▶ Transcribed page contents

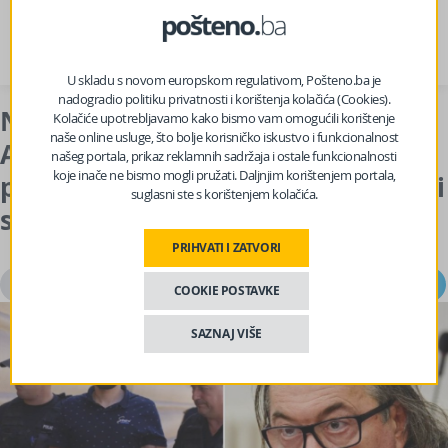
prije 2 dana
U skladu s novom europskom regulativom, Pošteno.ba je
nadogradio politiku privatnosti i korištenja kolačića (Cookies).
Nakon fizičkog napada na Avdu
Kolačiće upotrebljavamo kako bismo vam omogućili korištenje
naše online usluge, što bolje korisničko iskustvo i funkcionalnost
Avdića: Abdulaziz Musa bit će
našeg portala, prikaz reklamnih sadržaja i ostale funkcionalnosti
koje inače ne bismo mogli pružati. Daljnjim korištenjem portala,
pušten na slobodu, dužan je javljati
suglasni ste s korištenjem kolačića.
se u policijsku stanicu
PRIHVATI I ZATVORI
pošteno.ba
COOKIE POSTAVKE
07.08.2026 u 16:35
SAZNAJ VIŠE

▶ What you will do
State, as a number only, how many lines in the entries include "korištenjem".

▶ Answer below
2